Recently, about 20 people, including members of the Virginia Recycling Association’s board of directors, took a firsthand look at the Sustainability Matters organization’s work to cover parts of the Shenandoah County landfill with native pollinator and wildlife habitat. Leading the group of guests was Sari Carp, executive director of Sustainability Matters, which has an office in Edinburg. Her nonprofit environmental organization has big hopes for its recent “Making Trash Bloom” projects at the landfill, as well as for future potential endeavors that might include a partnership with NASA.
Currently, the 214-acre county landfill next to Edinburg is anticipated to accept the county’s trash disposal up to about 2042 or 2052, the landfill’s Operations Manager Brad Dellinger said. A 20- to 25–acre portion of the landfill now is being used for trash disposal. About 38 acres of the overall site already is filled with refuse.
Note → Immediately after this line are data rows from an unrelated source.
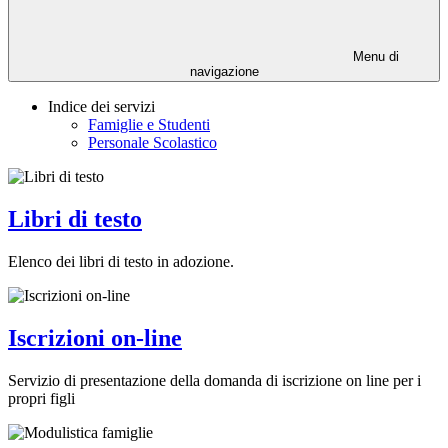
Menu di
navigazione
Indice dei servizi
Famiglie e Studenti
Personale Scolastico
Libri di testo
Elenco dei libri di testo in adozione.
Iscrizioni on-line
Servizio di presentazione della domanda di iscrizione on line per i
propri figli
The latter, filled-up land is an example of the type of sites where Sustainability Matters takes root and hopes to bloom for decades to come.
In 2019, the organization kicked off its “Making Trash Bloom” initiative by installing a 20-by-100-foot pilot-plot of butterfly friendly native plants on a part of the landfill not far from the main entrance. The plants included purple and yellow prairie coneflower, showy goldenrod, New England aster, common milkweed, evening primrose and lanceleaf coreopsis. The meadow began to grow in 2020, Carp said on Tuesday’s tour of the Making Trash Bloom sites. In addition to Virginia Recycling Association members, tour attendees included county Supervisor Dennis Morris, as well as several students from American University, in Washington, D.C., who filmed the excursion.